## Records for the task:
- Opening Delimiter -

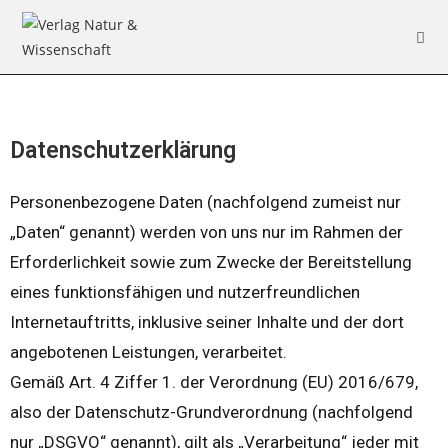
Datenschutzerklärung
Personenbezogene Daten (nachfolgend zumeist nur
„Daten“ genannt) werden von uns nur im Rahmen der
Erforderlichkeit sowie zum Zwecke der Bereitstellung
eines funktionsfähigen und nutzerfreundlichen
Internetauftritts, inklusive seiner Inhalte und der dort
angebotenen Leistungen, verarbeitet.
Gemäß Art. 4 Ziffer 1. der Verordnung (EU) 2016/679,
also der Datenschutz-Grundverordnung (nachfolgend
nur „DSGVO“ genannt), gilt als „Verarbeitung“ jeder mit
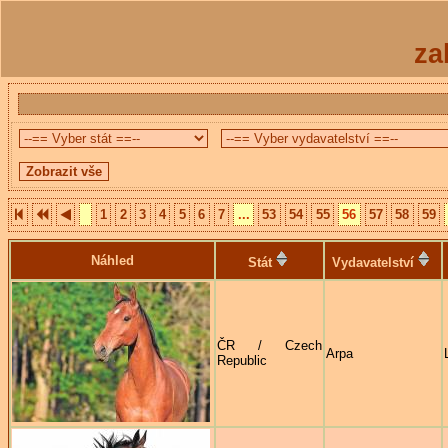
za
1
2
3
4
5
6
7
...
53
54
55
56
57
58
59
Náhled
Stát
Vydavatelství
ČR / Czech
Arpa
Republic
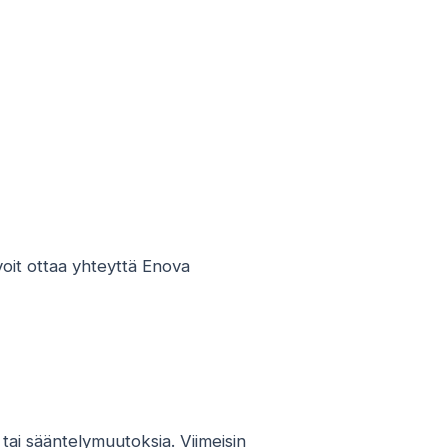
 voit ottaa yhteyttä Enova
 tai sääntelymuutoksia. Viimeisin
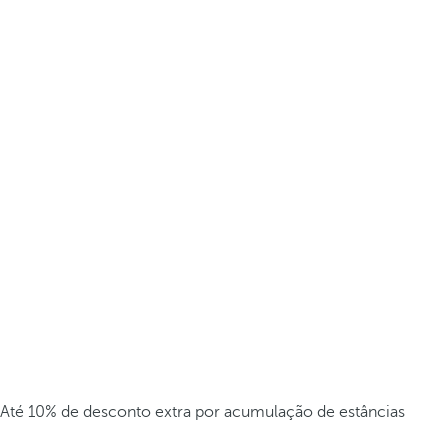
Até 10% de desconto extra por acumulação de estâncias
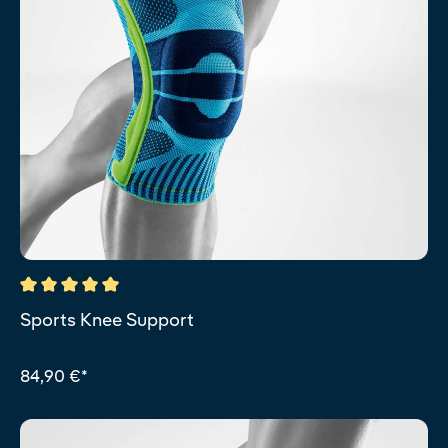
Durchschnittliche Bewertung von 5 von 5 Sternen
Sports Knee Support
84,90 €*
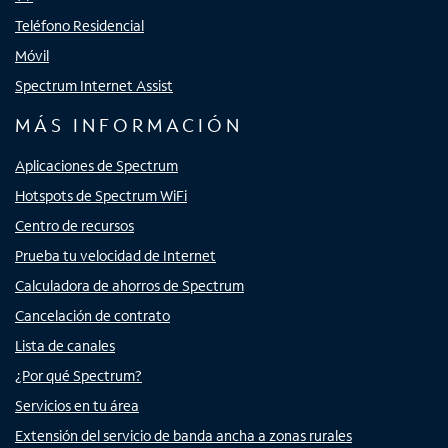
Teléfono Residencial
Móvil
Spectrum Internet Assist
MÁS INFORMACIÓN
Aplicaciones de Spectrum
Hotspots de Spectrum WiFi
Centro de recursos
Prueba tu velocidad de Internet
Calculadora de ahorros de Spectrum
Cancelación de contrato
Lista de canales
¿Por qué Spectrum?
Servicios en tu área
Extensión del servicio de banda ancha a zonas rurales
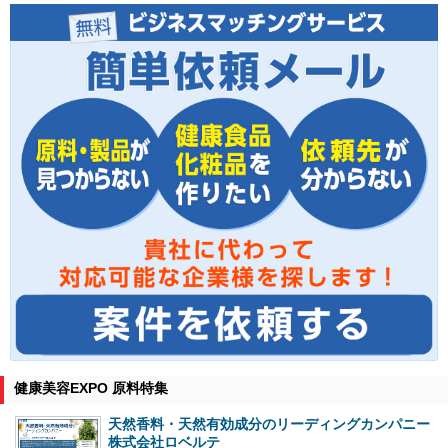
健康美容EXPO 原料特集
天然香料・天然有効成分のリーディングカンパニー
株式会社ロベルテ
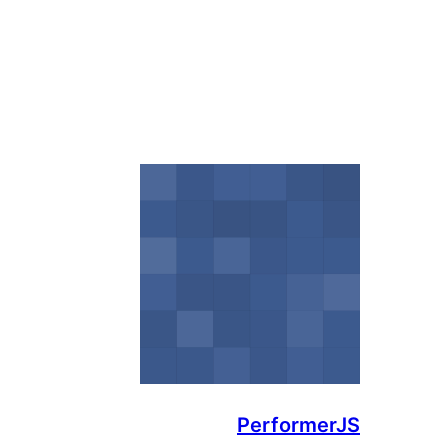
PerformerJS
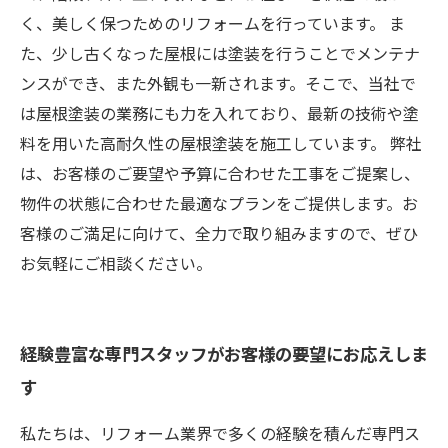
く、美しく保つためのリフォームを行っています。 ま
た、少し古くなった屋根には塗装を行うことでメンテナ
ンスができ、また外観も一新されます。そこで、当社で
は屋根塗装の業務にも力を入れており、最新の技術や塗
料を用いた高耐久性の屋根塗装を施工しています。 弊社
は、お客様のご要望や予算に合わせた工事をご提案し、
物件の状態に合わせた最適なプランをご提供します。お
客様のご満足に向けて、全力で取り組みますので、ぜひ
お気軽にご相談ください。
経験豊富な専門スタッフがお客様の要望にお応えしま
す
私たちは、リフォーム業界で多くの経験を積んだ専門ス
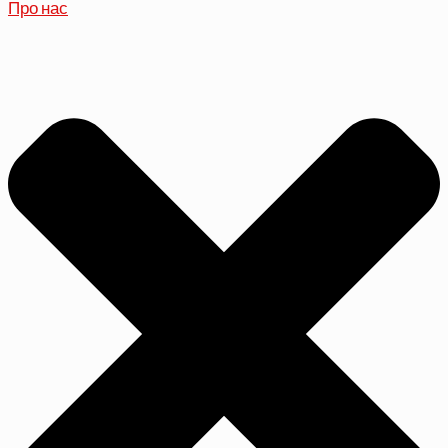
Про нас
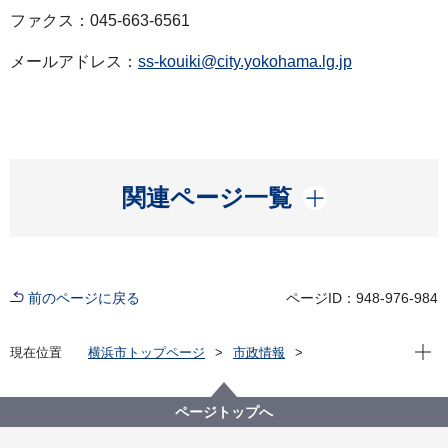
ファクス：045-663-6561
メールアドレス：
ss-kouiki@city.yokohama.lg.jp
開く
関連ページ一覧
前のページに戻る
ページID：948-976-984
現在位
現在位置
横浜市トップページ
市政情報
広報・広聴・報道
記者発表
政策経営・国際戦略局
記者発表 2022年度
「第53回指定都市市長会議」の開催結果について
ページトップへ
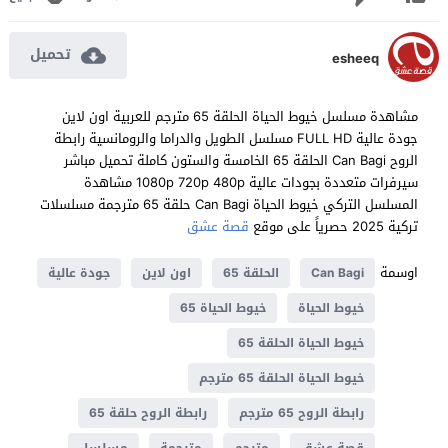
تحميل
esheeq
مشاهدة مسلسل خيوط الحياة الحلقة 65 مترجم للعربية اون لاين
جودة عالية FULL HD مسلسل الطويل والدراما والرومانسية رابطة
الروح Can Bagi الحلقة 65 الخامسة والستون كاملة تحميل مباشر
سيرفرات متعددة بجودات عالية 1080p 720p 480p مشاهدة
المسلسل التركي خيوط الحياة Can Bagi حلقة 65 مترجمة مسلسلات
تركية 2025 حصرياً على موقع
قصة عشق
اوسمة
Can Bagi
الحلقة 65
اون لاين
جودة عالية
خيوط الحياة
خيوط الحياة 65
خيوط الحياة الحلقة 65
خيوط الحياة الحلقة 65 مترجم
رابطة الروح 65 مترجم
رابطة الروح حلقة 65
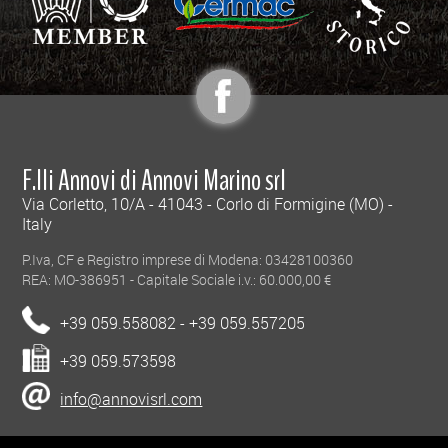
esigenza conoscitiva in materia "Privacy" e per assecondare l'evoluzione
normativa.
F.lli Annovi di Annovi Marino srl
Via Corletto, 10/A - 41043 - Corlo di Formigine (MO) -
Italy
P.Iva, CF e Registro imprese di Modena: 03428100360
REA: MO-386951 - Capitale Sociale i.v.: 60.000,00 €
+39 059.558082 - +39 059.557205
+39 059.573598
info@annovisrl.com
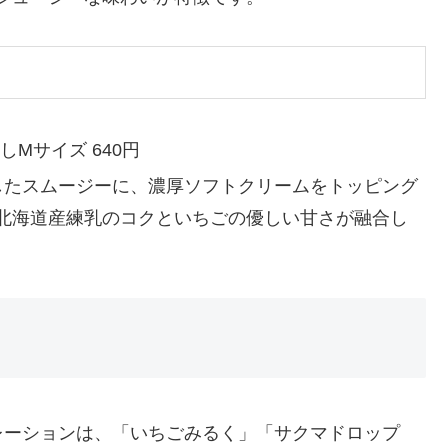
しMサイズ 640円
現したスムージーに、濃厚ソフトクリームをトッピング
北海道産練乳のコクといちごの優しい甘さが融合し
レーションは、「いちごみるく」「サクマドロップ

- Closing Delimiter -

## Aim of the exercise:
I'd like the material repeated word for word, without the pictures it holds.

## Answer to this task:
Datenschutzerklärung
Personenbezogene Daten (nachfolgend zumeist nur
„Daten“ genannt) werden von uns nur im Rahmen der
Erforderlichkeit sowie zum Zwecke der Bereitstellung
eines funktionsfähigen und nutzerfreundlichen
Internetauftritts, inklusive seiner Inhalte und der dort
angebotenen Leistungen, verarbeitet.
Gemäß Art. 4 Ziffer 1. der Verordnung (EU) 2016/679,
also der Datenschutz-Grundverordnung (nachfolgend
nur „DSGVO“ genannt), gilt als „Verarbeitung“ jeder mit
za
1
2
3
4
5
6
7
...
53
54
55
56
57
58
59
Náhled
Stát
Vydavatelství
ČR / Czech
Arpa
Republic
 voit ottaa yhteyttä Enova
 tai sääntelymuutoksia. Viimeisin
Até 10% de desconto extra por acumulação de estâncias
Durchschnittliche Bewertung von 5 von 5 Sternen
Sports Knee Support
84,90 €*
Teléfono Residencial
Móvil
Spectrum Internet Assist
MÁS INFORMACIÓN
Aplicaciones de Spectrum
Hotspots de Spectrum WiFi
Centro de recursos
Prueba tu velocidad de Internet
Calculadora de ahorros de Spectrum
Cancelación de contrato
Lista de canales
¿Por qué Spectrum?
Servicios en tu área
Extensión del servicio de banda ancha a zonas rurales
健康美容EXPO 原料特集
天然香料・天然有効成分のリーディングカンパニー
株式会社ロベルテ
PerformerJS
く、美しく保つためのリフォームを行っています。 ま
た、少し古くなった屋根には塗装を行うことでメンテナ
ンスができ、また外観も一新されます。そこで、当社で
は屋根塗装の業務にも力を入れており、最新の技術や塗
料を用いた高耐久性の屋根塗装を施工しています。 弊社
は、お客様のご要望や予算に合わせた工事をご提案し、
物件の状態に合わせた最適なプランをご提供します。お
客様のご満足に向けて、全力で取り組みますので、ぜひ
お気軽にご相談ください。
経験豊富な専門スタッフがお客様の要望にお応えしま
す
私たちは、リフォーム業界で多くの経験を積んだ専門ス
Про нас
ファクス：045-663-6561
メールアドレス：
ss-kouiki@city.yokohama.lg.jp
開く
関連ページ一覧
前のページに戻る
ページID：948-976-984
現在位
現在位置
横浜市トップページ
市政情報
広報・広聴・報道
記者発表
政策経営・国際戦略局
記者発表 2022年度
「第53回指定都市市長会議」の開催結果について
ページトップへ
تحميل
esheeq
مشاهدة مسلسل خيوط الحياة الحلقة 65 مترجم للعربية اون لاين
جودة عالية FULL HD مسلسل الطويل والدراما والرومانسية رابطة
الروح Can Bagi الحلقة 65 الخامسة والستون كاملة تحميل مباشر
سيرفرات متعددة بجودات عالية 1080p 720p 480p مشاهدة
المسلسل التركي خيوط الحياة Can Bagi حلقة 65 مترجمة مسلسلات
تركية 2025 حصرياً على موقع
قصة عشق
اوسمة
Can Bagi
الحلقة 65
اون لاين
جودة عالية
خيوط الحياة
خيوط الحياة 65
خيوط الحياة الحلقة 65
خيوط الحياة الحلقة 65 مترجم
رابطة الروح 65 مترجم
رابطة الروح حلقة 65
esigenza conoscitiva in materia "Privacy" e per assecondare l'evoluzione
normativa.
F.lli Annovi di Annovi Marino srl
Via Corletto, 10/A - 41043 - Corlo di Formigine (MO) -
Italy
P.Iva, CF e Registro imprese di Modena: 03428100360
REA: MO-386951 - Capitale Sociale i.v.: 60.000,00 €
+39 059.558082 - +39 059.557205
+39 059.573598
info@annovisrl.com
しMサイズ 640円
現したスムージーに、濃厚ソフトクリームをトッピング
北海道産練乳のコクといちごの優しい甘さが融合し
レーションは、「いちごみるく」「サクマドロップ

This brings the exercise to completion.